Todos, más o menos conscientemente, vivimos en un mundo de excusas que nos impiden ver la gravedad de lo que hacemos. Continuamente encontramos atenuantes e incluso eximentes para nuestro comportamiento: estamos cansados, tuvimos un problema en el trabajo, hubo mucho tráfico antes de llegar a casa o incluso acudimos a excusas que hunden sus raíces en experiencias pasadas que nos marcaron negativamente. Esas excusas pueden tener valor y hacer que, efectivamente, lo que hacemos más deba ser visto con más indulgencia. Pero el riesgo es que esa indulgencia se convierta en complacencia, en tolerancia. Al final se cumple aquel viejo refrán. “Si no eres capaz de vivir como piensas, terminarás por pensar como vives”. Ante el remordimiento de la conciencia, terminamos por acallar esa conciencia con un aluvión de excusas.

A la vez, ese criterio no se aplica hacia el comportamiento del otro. Al contrario, somos exigentes con los demás quizá incluso en proporción directa a cuanto somos tolerantes con nosotros mismos. Ni siquiera pensamos en que, lo que a nosotros nos parece un atenuante le puede pasar al otro: También él puede estar sufriendo en el trabajo, estar cansado o haber pasado demasiado tiempo en un atasco de tráfico antes de llegar a casa. También él puede haber tenido una infancia difícil o a ver sido humillado en el colegio. Somos indulgentes con nosotros y severos con los demás.

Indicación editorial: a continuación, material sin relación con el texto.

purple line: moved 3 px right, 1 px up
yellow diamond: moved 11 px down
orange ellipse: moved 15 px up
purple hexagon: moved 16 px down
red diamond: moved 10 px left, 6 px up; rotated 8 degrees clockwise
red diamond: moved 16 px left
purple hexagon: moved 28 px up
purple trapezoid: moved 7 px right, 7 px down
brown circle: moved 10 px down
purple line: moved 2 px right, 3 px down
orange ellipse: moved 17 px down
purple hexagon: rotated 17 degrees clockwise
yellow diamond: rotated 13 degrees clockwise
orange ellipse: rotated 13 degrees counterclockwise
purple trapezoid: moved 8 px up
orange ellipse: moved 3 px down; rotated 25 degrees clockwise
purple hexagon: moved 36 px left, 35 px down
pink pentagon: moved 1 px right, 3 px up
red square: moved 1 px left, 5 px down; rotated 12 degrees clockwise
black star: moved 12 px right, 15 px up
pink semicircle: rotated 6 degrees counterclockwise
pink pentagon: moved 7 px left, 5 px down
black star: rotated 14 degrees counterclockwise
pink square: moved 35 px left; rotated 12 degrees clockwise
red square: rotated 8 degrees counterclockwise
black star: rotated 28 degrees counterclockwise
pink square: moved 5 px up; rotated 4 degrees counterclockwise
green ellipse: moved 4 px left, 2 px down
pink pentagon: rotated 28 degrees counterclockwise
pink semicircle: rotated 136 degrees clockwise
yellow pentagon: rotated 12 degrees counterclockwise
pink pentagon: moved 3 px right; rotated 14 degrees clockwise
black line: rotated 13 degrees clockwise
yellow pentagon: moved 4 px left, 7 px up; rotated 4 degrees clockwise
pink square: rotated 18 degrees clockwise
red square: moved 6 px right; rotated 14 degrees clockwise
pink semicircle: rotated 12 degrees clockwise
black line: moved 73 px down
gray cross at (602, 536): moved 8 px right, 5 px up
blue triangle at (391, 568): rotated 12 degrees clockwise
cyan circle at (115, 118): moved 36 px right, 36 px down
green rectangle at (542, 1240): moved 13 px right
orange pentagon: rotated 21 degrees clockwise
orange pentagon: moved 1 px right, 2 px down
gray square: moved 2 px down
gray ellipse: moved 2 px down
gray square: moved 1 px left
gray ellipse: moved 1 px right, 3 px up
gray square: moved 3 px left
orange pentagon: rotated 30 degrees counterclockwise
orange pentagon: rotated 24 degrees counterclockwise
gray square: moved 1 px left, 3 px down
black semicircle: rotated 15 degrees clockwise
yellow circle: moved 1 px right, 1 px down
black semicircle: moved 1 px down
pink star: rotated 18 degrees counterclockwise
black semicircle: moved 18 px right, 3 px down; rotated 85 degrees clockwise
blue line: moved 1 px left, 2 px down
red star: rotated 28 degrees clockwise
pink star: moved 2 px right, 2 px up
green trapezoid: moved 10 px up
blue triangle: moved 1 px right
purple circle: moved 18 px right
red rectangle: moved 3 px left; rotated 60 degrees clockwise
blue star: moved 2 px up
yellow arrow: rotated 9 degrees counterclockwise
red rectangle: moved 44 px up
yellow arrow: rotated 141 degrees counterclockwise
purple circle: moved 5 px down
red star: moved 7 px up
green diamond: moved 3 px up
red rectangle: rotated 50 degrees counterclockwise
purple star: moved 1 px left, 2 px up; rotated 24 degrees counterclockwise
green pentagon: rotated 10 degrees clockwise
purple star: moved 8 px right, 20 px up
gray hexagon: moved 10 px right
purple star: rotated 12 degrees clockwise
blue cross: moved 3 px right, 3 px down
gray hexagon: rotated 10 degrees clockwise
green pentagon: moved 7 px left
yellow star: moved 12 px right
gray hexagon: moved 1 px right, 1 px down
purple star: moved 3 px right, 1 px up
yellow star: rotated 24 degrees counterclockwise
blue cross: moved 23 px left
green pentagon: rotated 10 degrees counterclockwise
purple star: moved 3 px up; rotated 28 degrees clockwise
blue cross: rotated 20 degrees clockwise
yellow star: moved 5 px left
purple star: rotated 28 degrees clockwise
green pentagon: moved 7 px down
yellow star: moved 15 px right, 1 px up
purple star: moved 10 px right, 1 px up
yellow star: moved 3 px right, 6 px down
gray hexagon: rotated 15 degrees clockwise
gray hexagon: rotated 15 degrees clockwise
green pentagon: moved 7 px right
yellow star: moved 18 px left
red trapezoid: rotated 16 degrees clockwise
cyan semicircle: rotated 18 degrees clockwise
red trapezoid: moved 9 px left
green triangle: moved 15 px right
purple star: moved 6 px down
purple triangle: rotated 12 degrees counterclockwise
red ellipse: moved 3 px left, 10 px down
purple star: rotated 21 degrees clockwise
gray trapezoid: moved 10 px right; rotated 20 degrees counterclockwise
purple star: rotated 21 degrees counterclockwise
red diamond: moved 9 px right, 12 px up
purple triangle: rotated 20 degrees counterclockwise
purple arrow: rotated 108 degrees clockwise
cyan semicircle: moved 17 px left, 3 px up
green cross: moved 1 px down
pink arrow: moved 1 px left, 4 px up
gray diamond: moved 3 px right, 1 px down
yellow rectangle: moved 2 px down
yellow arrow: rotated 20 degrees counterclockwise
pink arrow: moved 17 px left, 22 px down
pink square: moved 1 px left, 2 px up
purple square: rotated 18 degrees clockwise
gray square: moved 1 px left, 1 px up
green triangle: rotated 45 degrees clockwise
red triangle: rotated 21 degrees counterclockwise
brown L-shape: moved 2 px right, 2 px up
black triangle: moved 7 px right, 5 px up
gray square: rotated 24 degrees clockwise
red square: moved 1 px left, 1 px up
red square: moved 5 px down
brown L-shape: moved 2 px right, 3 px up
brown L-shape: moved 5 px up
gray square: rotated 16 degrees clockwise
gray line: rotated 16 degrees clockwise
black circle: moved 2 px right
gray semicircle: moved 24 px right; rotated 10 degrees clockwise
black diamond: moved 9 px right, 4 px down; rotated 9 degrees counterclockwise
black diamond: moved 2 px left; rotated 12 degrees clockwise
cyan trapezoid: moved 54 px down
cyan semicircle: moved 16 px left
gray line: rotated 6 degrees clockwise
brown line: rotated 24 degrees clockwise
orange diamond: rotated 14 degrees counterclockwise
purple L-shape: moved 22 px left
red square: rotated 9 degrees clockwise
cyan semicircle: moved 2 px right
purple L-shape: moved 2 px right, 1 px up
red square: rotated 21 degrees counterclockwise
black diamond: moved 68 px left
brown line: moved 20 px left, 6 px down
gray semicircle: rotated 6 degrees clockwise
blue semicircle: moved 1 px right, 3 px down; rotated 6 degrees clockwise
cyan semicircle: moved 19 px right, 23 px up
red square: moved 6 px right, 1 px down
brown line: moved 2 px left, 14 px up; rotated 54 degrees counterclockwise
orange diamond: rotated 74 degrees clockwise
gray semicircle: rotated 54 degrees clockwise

Por eso el Señor nos invita a ponernos en el lugar del otro a fin de comprenderle y valorar con mayor justicia lo que hace. Que al menos los atenuantes que usamos con nuestras excusas, sirvan también para él. Dejemos a Dios que haga de Dios y que juzgue, al prójimo igual que a nosotros, pero mientras tanto, esforcémonos en luchar para hacer el mayor bien posible, confiando siempre en la misericordia de Dios.